あれからイシュルたちは早めに夕食を済ませ、深夜の出撃まで休憩をとることになった。イシュルたちは各自、城館二階奥の客室に案内され、仮眠をとるように言われた。
「大事の前に眠ることなどできないかもしれないが、とにかくからだを休め、少しでもいいから気を落ち着かせなさい」
ヘンリクはそう言いってイシュルだけでなく、リフィアとミラにも個室を手配したのだった。
……部屋の前か、外の廊下のどこかには衛兵もいた筈だ。
「ニナ、それは無理だよ……」
イシュルは目を擦ると、ニナの青い眸を見つめて言った。
ニナは宮廷魔導師だ。衛兵らを何か、うまく言いくるめてイシュルの休む部屋に忍び込んできたのだ。
ヨーランシェは止めなかったのか……。
それもエルリーナを使って俺を起こすとは。ニナめ……。
「わたしも役に立ちたいんです。
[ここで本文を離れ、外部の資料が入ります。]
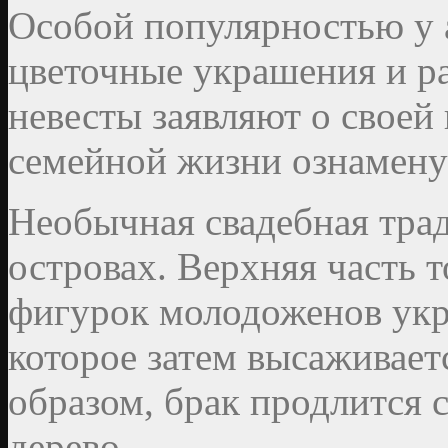
Особой популярностью у 
цветочные украшения и р
невесты заявляют о своей
семейной жизни ознамену
Необычная свадебная тра
островах. Верхняя часть 
фигурок молодоженов укр
которое затем высаживает
образом, брак продлится с
дерево.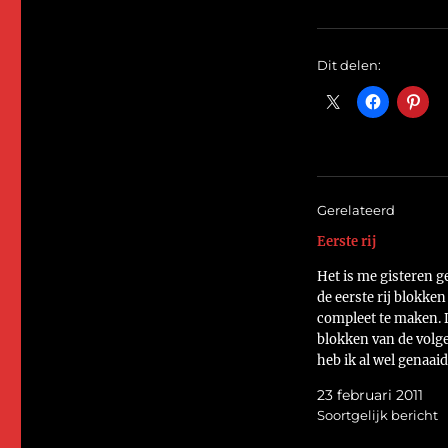
Dit delen:
Gerelateerd
Eerste rij
Het is me gisteren g
de eerste rij blokken
compleet te maken. 
blokken van de volge
heb ik al wel genaai
het aan elkaar zette
23 februari 2011
veel van het goede. 
Soortgelijk bericht
meteen kruipen weer
de naaimachine om e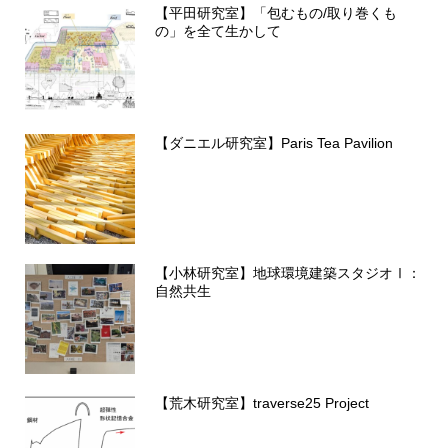
【平田研究室】「包むもの/取り巻くも
の」を全て生かして
【ダニエル研究室】Paris Tea Pavilion
【小林研究室】地球環境建築スタジオⅠ：
自然共生
【荒木研究室】traverse25 Project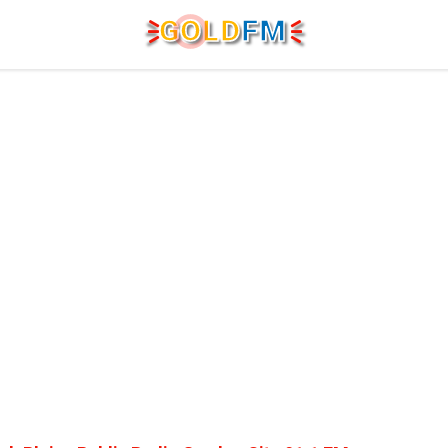
G
O
LD
FM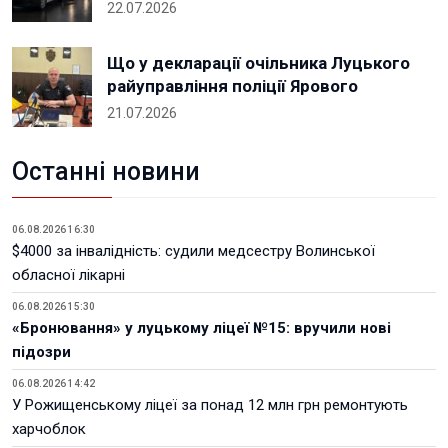
22.07.2026
Що у декларації очільника Луцького
райуправління поліції Ярового
21.07.2026
Останні новини
06.08.2026 16:30
$4000 за інвалідність: судили медсестру Волинської
обласної лікарні
06.08.2026 15:30
«Бронювання» у луцькому ліцеї №15: вручили нові
підозри
06.08.2026 14:42
У Рожищенському ліцеї за понад 12 млн грн ремонтують
харчоблок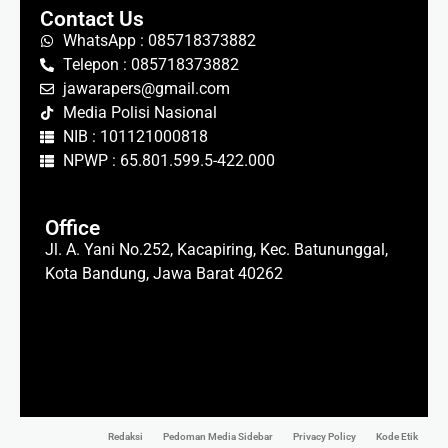
Contact Us
WhatsApp : 085718373882
Telepon : 085718373882
jawarapers@gmail.com
Media Polisi Nasional
NIB : 101121000818
NPWP : 65.801.599.5-422.000
Office
Jl. A. Yani No.252, Kacapiring, Kec. Batununggal,
Kota Bandung, Jawa Barat 40262
Redaksi
Pedoman Media Sidebar
Privacy Policy
Kode Etik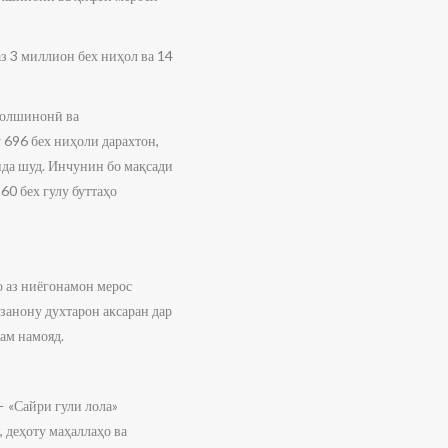
з 3 миллион бех ниҳол ва 14
ҳолшинонӣ ва
 696 бех ниҳоли дарахтон,
ида шуд. Инчунин бо мақсади
60 бех гулу буттаҳо
о аз ниёгонамон мерос
 занону духтарон аксаран дар
ам намояд.
 «Сайри гули лола»
 деҳоту маҳаллаҳо ва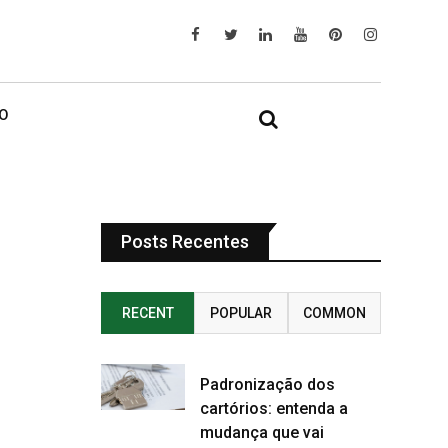
IO
Posts Recentes
RECENT
POPULAR
COMMON
Padronização dos
cartórios: entenda a
mudança que vai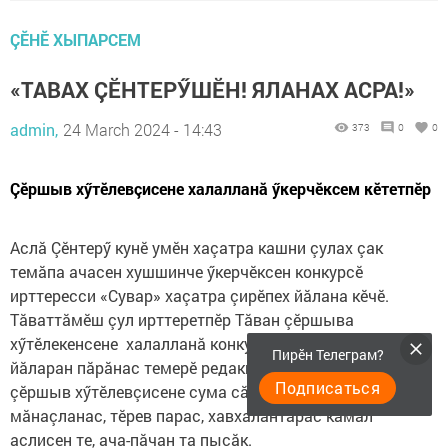
ÇӖНӖ ХЫПАРСЕМ
«ТАВАХ ÇӖНТЕРӲШӖН! ЯЛАНАХ АСРА!»
admin,
24 March 2024 - 14:43
373
0
0
Çӗршыв хӳтӗлевçисене халалланă ӳкерчӗксем кӗтетпӗр
Аслă Çӗнтерӳ кунӗ умӗн хаçатра кашни çулах çак
темăпа ачасен хушшинче ӳкерчӗксен конкурсӗ
ирттересси «Сувар» хаçатра çирӗпех йăлана кӗчӗ.
Тăваттăмӗш çул ирттеретпӗр Тăван çӗршыва
хӳтӗлекенсене халалланă конкурса. Кăçал та ырă
Пирӗн Телеграм?
йăларан пăрăнас темерӗ редакци. Паянхи саманара
Подписаться
çӗршыв хӳтӗлевçисене сума сăвас, вӗсемпе
мăнаçланас, тӗрев парас, хавхалантарас кăмăл
аслисен те, ача-пăчан та пысăк.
それに師匠のことも心配で……」
ニナは彼女の師匠、パオラ・ピエルカの名を出してイシュルを説得してきた。
「師匠も国王軍に加わっている筈です。わたしは乗馬も得意だから大丈夫です。師匠に教えてもらって、よく野駆けに行ってました」
「でもな……」
まだ頭がはっきりしない。
彼女は確かに、あの水魔法の腕も上げたろう。しかし相手は……。
「わたし、イシュルさんに教えてもらった魔法の修行を、たくさん積み重ねてきました。それで、新しい魔法も使えるようになったんです」
ニナは吃ることもなく、淀みなくすらすらと言い募ってきた。
そして双眸に不思議な色をたたえ、イシュルの右手を握ってきた。
瞬間、心臓が一度だけ、大きく脈を打った。
魔力らしきものが、体内に流れ込んでくる。
からだがわずかに熱を帯び、全身に力が漲っていく。意識も完全に覚醒した。
不快感はまったくなく、とても爽快な気分だ。
……これは。
人間の血脈を、からだの水分を完全に操ること、それは……。
「ニナ、きみは……!」
「……ふふ」
小さな灯りの中で、ニナは柔らかな笑みを浮かべた。
だがそれはイシュルにむしろ、恐怖さえ感じさせるものだった。
イシュルは愕然としてニナの顔を見つめた。